Prognosis is greatly influenced by the form (severity) of hyperinsulinism
an affected child has. The most severe long term complication
is brain damage. Even in the centres most experienced in treating
children with hyperinsulinism, rates of up to 20% of the children
suffer permanent damage. For all children, the development of
permanent learning disabilities is difficult to predict and depends
not only on the frequency of low blood glucose but also the duration
of a hypoglycemic episode. In addition to learning disabilities,
stroke like symptoms or cerebral palsy can occur. Strabismus (turned
in eye) or blindness may also be caused by hypoglycaemia.

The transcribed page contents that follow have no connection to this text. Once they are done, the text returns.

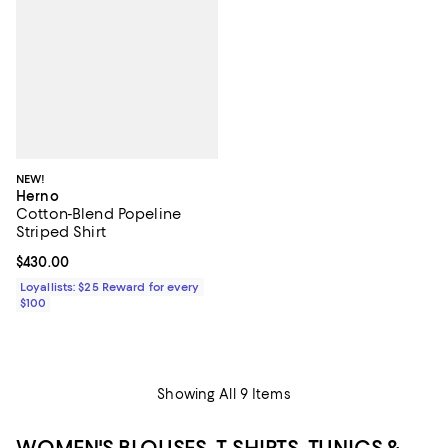
NEW!
Herno
Cotton-Blend Popeline
Striped Shirt
Current price $430.00; ;
$430.00
Loyallists: $25 Reward for every
$100
Showing All 9 Items
WOMEN'S BLOUSES, T-SHIRTS, TUNICS &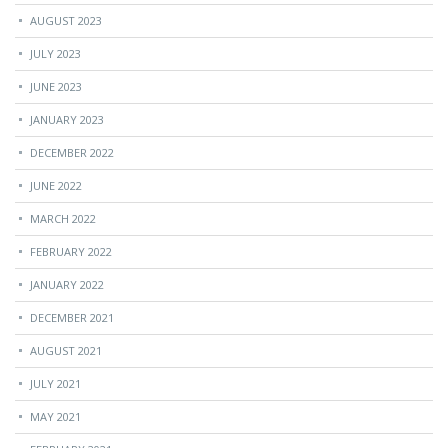
AUGUST 2023
JULY 2023
JUNE 2023
JANUARY 2023
DECEMBER 2022
JUNE 2022
MARCH 2022
FEBRUARY 2022
JANUARY 2022
DECEMBER 2021
AUGUST 2021
JULY 2021
MAY 2021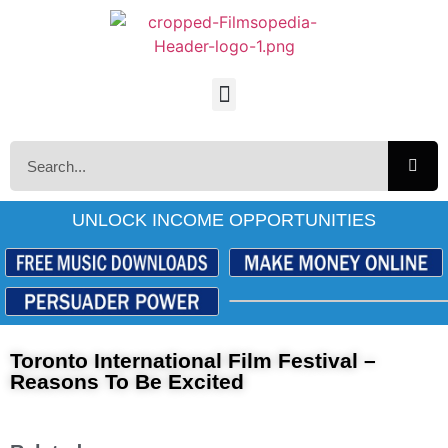
UNLOCK INCOME OPPORTUNITIES
Toronto International Film Festival –
Reasons To Be Excited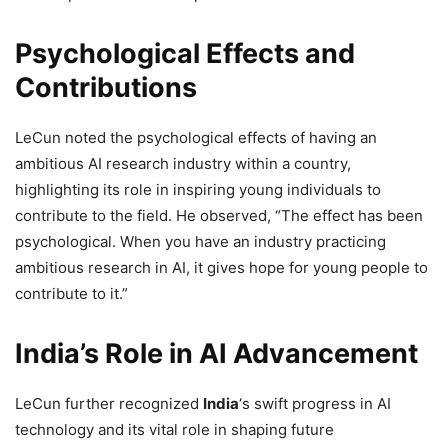
Psychological Effects and
Contributions
LeCun noted the psychological effects of having an
ambitious AI research industry within a country,
highlighting its role in inspiring young individuals to
contribute to the field. He observed, “The effect has been
psychological. When you have an industry practicing
ambitious research in AI, it gives hope for young people to
contribute to it.”
India’s Role in AI Advancement
LeCun further recognized
India
‘s swift progress in AI
technology and its vital role in shaping future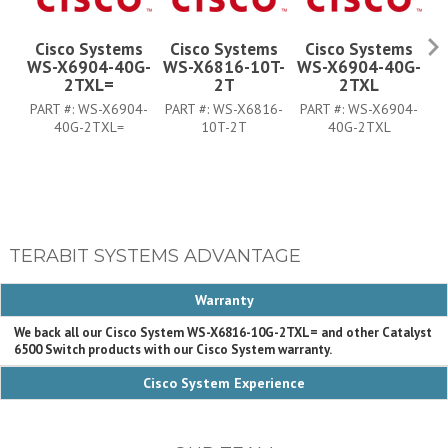
Cisco Systems
Cisco Systems
Cisco Systems
WS-X6904-40G-
WS-X6816-10T-
WS-X6904-40G-
W
2TXL=
2T
2TXL
PART #:
WS-X6904-
PART #:
WS-X6816-
PART #:
WS-X6904-
P
40G-2TXL=
10T-2T
40G-2TXL
TERABIT SYSTEMS ADVANTAGE
Warranty
We back all our Cisco System WS-X6816-10G-2TXL= and other Catalyst
6500 Switch products with our Cisco System warranty.
Cisco System Experience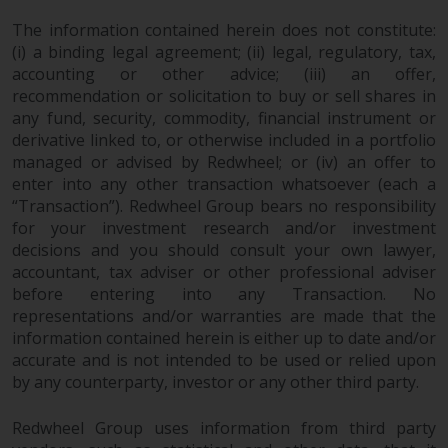
investments, in particular
The information contained herein does not constitute:
alternative funds and emerging
(i) a binding legal agreement; (ii) legal, regulatory, tax,
markets, involve an above-
accounting or other advice; (iii) an offer,
average degree of risk and should
recommendation or solicitation to buy or sell shares in
be seen as long-term in nature.
any fund, security, commodity, financial instrument or
Derivative instruments may
derivative linked to, or otherwise included in a portfolio
involve a high degree of risk.
managed or advised by Redwheel; or (iv) an offer to
enter into any other transaction whatsoever (each a
Different types of funds or
“Transaction”). Redwheel Group bears no responsibility
investments present different
for your investment research and/or investment
degrees of risk.
decisions and you should consult your own lawyer,
accountant, tax adviser or other professional adviser
Changes to Content
before entering into any Transaction. No
representations and/or warranties are made that the
The information contained on
information contained herein is either up to date and/or
this website is provided as-is, is
accurate and is not intended to be used or relied upon
subject to change without notice
by any counterparty, investor or any other third party.
and no guarantee is made as to
its accuracy, completeness or
Redwheel Group uses information from third party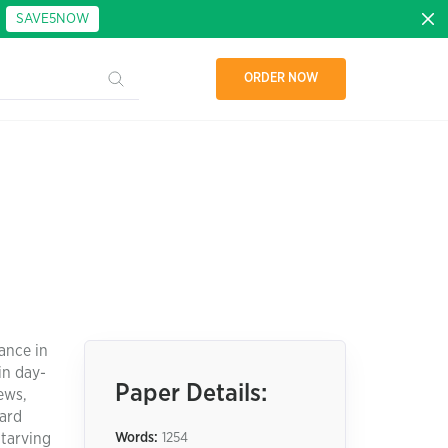
:
SAVE5NOW
ORDER NOW
ance in
in day-
Paper Details:
ews,
ward
Starving
Words:
1254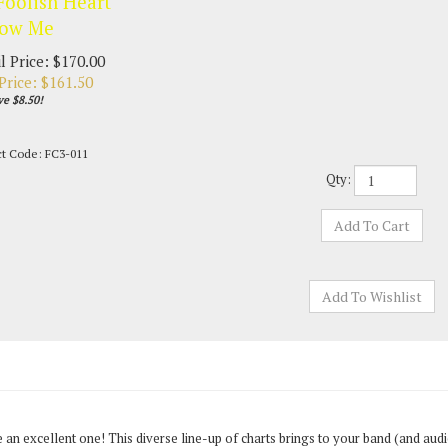
Foolish Heart
low Me
l Price: $170.00
Price: $
161.50
ve $8.50!
ct Code:
FC3-011
Qty:
 be an excellent one! This diverse line-up of charts brings to your band (and au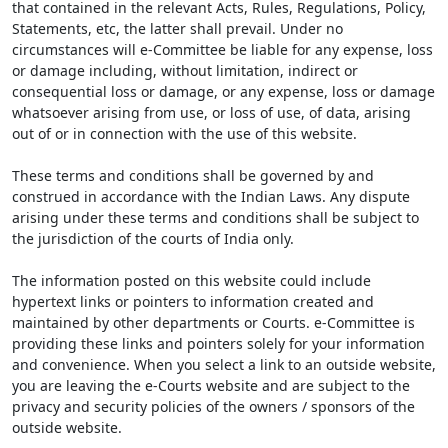
that contained in the relevant Acts, Rules, Regulations, Policy,
Statements, etc, the latter shall prevail. Under no
circumstances will e-Committee be liable for any expense, loss
or damage including, without limitation, indirect or
consequential loss or damage, or any expense, loss or damage
whatsoever arising from use, or loss of use, of data, arising
out of or in connection with the use of this website.
These terms and conditions shall be governed by and
construed in accordance with the Indian Laws. Any dispute
arising under these terms and conditions shall be subject to
the jurisdiction of the courts of India only.
The information posted on this website could include
hypertext links or pointers to information created and
maintained by other departments or Courts. e-Committee is
providing these links and pointers solely for your information
and convenience. When you select a link to an outside website,
you are leaving the e-Courts website and are subject to the
privacy and security policies of the owners / sponsors of the
outside website.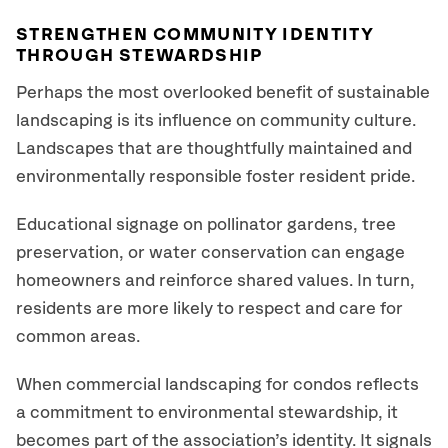
STRENGTHEN COMMUNITY IDENTITY
THROUGH STEWARDSHIP
Perhaps the most overlooked benefit of sustainable
landscaping is its influence on community culture.
Landscapes that are thoughtfully maintained and
environmentally responsible foster resident pride.
Educational signage on pollinator gardens, tree
preservation, or water conservation can engage
homeowners and reinforce shared values. In turn,
residents are more likely to respect and care for
common areas.
When commercial landscaping for condos reflects
a commitment to environmental stewardship, it
becomes part of the association’s identity. It signals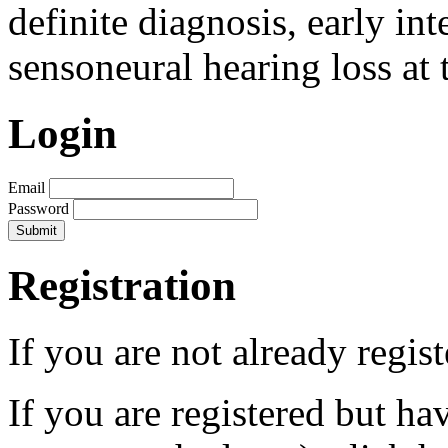
definite diagnosis, early in
sensoneural hearing loss at 
Login
Email
Password
Registration
If you are not already regis
If you are registered but h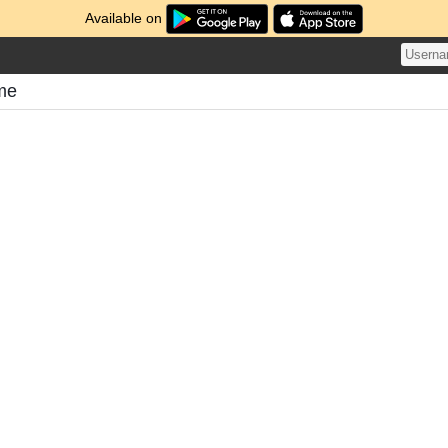
Available on
ome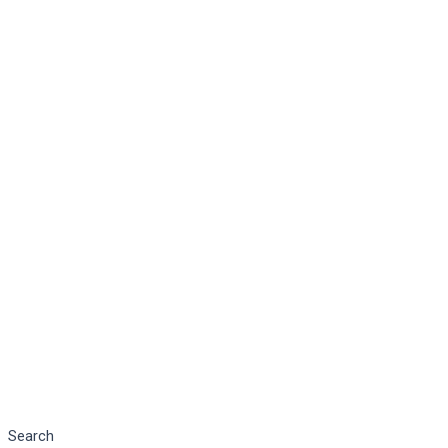
Search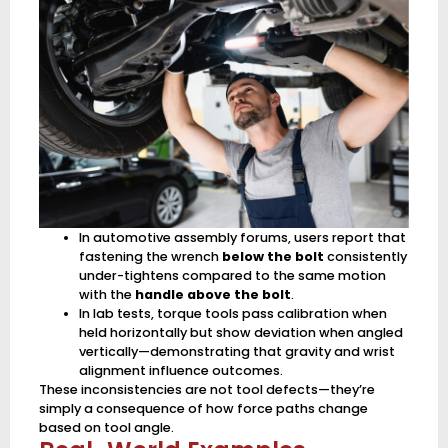
In automotive assembly forums, users report that
fastening the wrench
below the bolt
consistently
under-tightens compared to the same motion
with the
handle above the bolt
.
In lab tests, torque tools pass calibration when
held horizontally but show deviation when angled
vertically—demonstrating that gravity and wrist
alignment influence outcomes.
These inconsistencies are not tool defects—they’re
simply a consequence of how force paths change
based on tool angle.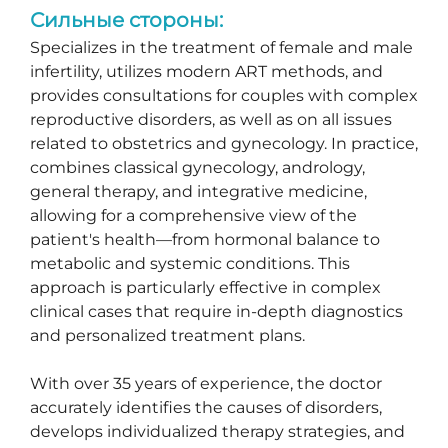
Сильные стороны:
Specializes in the treatment of female and male
infertility, utilizes modern ART methods, and
provides consultations for couples with complex
reproductive disorders, as well as on all issues
related to obstetrics and gynecology. In practice,
combines classical gynecology, andrology,
general therapy, and integrative medicine,
allowing for a comprehensive view of the
patient's health—from hormonal balance to
metabolic and systemic conditions. This
approach is particularly effective in complex
clinical cases that require in-depth diagnostics
and personalized treatment plans.
With over 35 years of experience, the doctor
accurately identifies the causes of disorders,
develops individualized therapy strategies, and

Children with diffuse disease who have a 95-99% pancreatectomy
will continue to be at risk for hypoglycaemia. Occasionally a
second or third surgery may be required. The hypoglycemia post
surgery is usually easier to control than prior to surgery. Diabetes
in both the immediate post-operative period and in the long term
is a greater risk in patients with diffuse disease. Failure to
absorb the food from the gut may be a problem due to loss of the
enzymes produced by the pancreas for digestion of food. This may
require enzyme replacement.
Children with focal lesions that are successfully resected with
partial pancreatectomies are cured of their disease and are not
anticipated to have an increased risk of diabetes mellitus or
of food mal-absorption
Technically less disabling, but a very serious problem, are feeding
difficulties. There is a lot of debate about the cause of these
difficulties. The two main theories currently discussed are a
primary problem in abnormal gut motility due to the genetic defect
responsible for hyperinsulinism. This in theory should only therefore
be found in patients with diffuse disease. Because it is found
in both diffuse and focal disease, the second possibility is that
feeding difficulties commonly occur as a result of the therapy
of the hyperinsulinism. Long term tube feeds and the use of intravenous
fluids without oral feeding, designed to prevent hypoglycaemia,
may hinder the child from learning how to feed by mouth during
the critical first two to three months of life. Later, excessive
weight associated with forced tube feeding to prevent hypoglycemia
may suppress the appetite and thus prevent the child from developing
the desire to eat. Attempts should be made to encourage the child
to feed by mouth from birth in addition to whatever other therapies
are required, and early intervention by a feeding specialist should
be implemented, to decrease the risk of development of feeding
problems. In this manner, feeding difficulties will be reduced
Children with HI/HA and other forms of hyperinsulinism which
are diazoxide responsive tend to do well long-term but will need
occasional in-hospital monitoring of home regimens to insure safety
and for dose adjustments. The elevated blood ammonia concentrations
do not seem to cause problems in GDH-HI.
Finally, but equally important, are the stresses for the family.
Prolonged hospitalizations requiring parents to be away from home
or work, and intense home medical regimens can be quite taxing
for the family. Support of family, friends, and medical staff
is critical for helping the parents and siblings through the difficulties.
A medical regimen and a feeding schedule which are manageable
for the families without compromising the safety of the child
are also important so as to decrease the burden on the family.